In addition to the 5 RCT studies mentioned above, the remaining 2 studies-including 1 prospective study (48) and 2 case-report studies (11, 12)-have similarly demonstrated the effectiveness of PRF in the treatment of chronic headache.Five other studies, including one prospective study (48), two retrospective studies (13, 50), and two case reports (11, 12), have also demonstrated the effectiveness of PRF in the treatment of chronic headache.

Of particular note, to date, four studies have specifically evaluated the efficacy of PRF in the treatment of chronic migraine (11, 12, 48, 49). Two of these were randomized controlled trials (48, 49) and the other two were case studies (11, 12). Although these studies differed in the specific degree of pain relief, a common thread was that after PRF treatment, chronic migraineurs all showed significant improvement in their symptoms compared to pre-treatment.

Our analysis of the above studies suggests that PRF may be effective in improving chronic migraine symptoms through mechanisms such as regulating the excitability of the trigeminal vascular system, reducing meningeal inflammation, and promoting neuromodulation.

Other chronic pains

In addition to the aforementioned conditions, pulsed radiofrequency (PRF) technology has been used innovatively in the treatment of chronic pelvic pain (78) and intractable metastatic back pain in the thoracic vertebral body (83).

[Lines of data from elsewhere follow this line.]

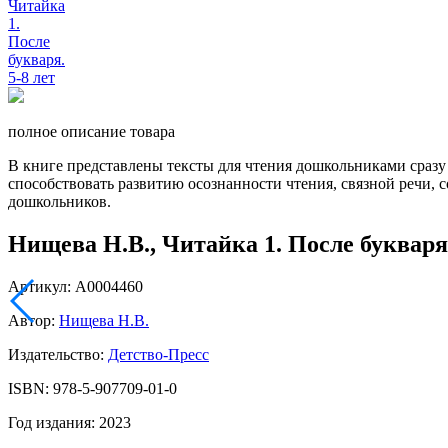
полное описание товара
В книге представлены тексты для чтения дошкольниками сразу п
способствовать развитию осознанности чтения, связной речи
дошкольников.
Нищева Н.В., Читайка 1. После букваря.
Артикул: А0004460
Автор:
Нищева Н.В.
Издательство:
Детство-Пресс
ISBN: 978-5-907709-01-0
Год издания: 2023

Chronic pelvic pain syndrome (CPP) is often closely associated with non-pelvic pain conditions, such as fibromyalgia, and non-pain-related complications, such as sleep disorders, emotional issues, and cognitive impairments. These factors intertwine and collectively exacerbate the pain and functional disability in patients. Musculoskeletal pain and dysfunction are commonly observed in CPP patients. While pharmacological and surgical treatments are widely used, the long-term efficacy of these treatments remains difficult to predict. Notably, an interesting study has shown that the combination of upper abdominal lower plexus nerve block and pulsed radiofrequency (PRF) for treating pelvic cancer-related chronic pelvic and perineal pain provides more significant pain relief than the use of upper abdominal lower plexus nerve block alone (5, 76, 78). A vivid case report documents a young, childless, married female patient who sought medical attention for chronic pelvic pain associated with adenomyosis. After various therapies such as oral antispasmodics, non-steroidal anti-inflammatory drugs, birth control pills, gonadotropin-releasing hormone (GnRh) analog hormone therapy, intramuscular diclofenac and laparoscopic adenomyomectomy, she was unable to get rid of the pain (78). However, the introduction of PRF technology brought her a turnaround, with a significant reduction in pain after the treatment and a stable efficacy maintained for five months after several treatments (78).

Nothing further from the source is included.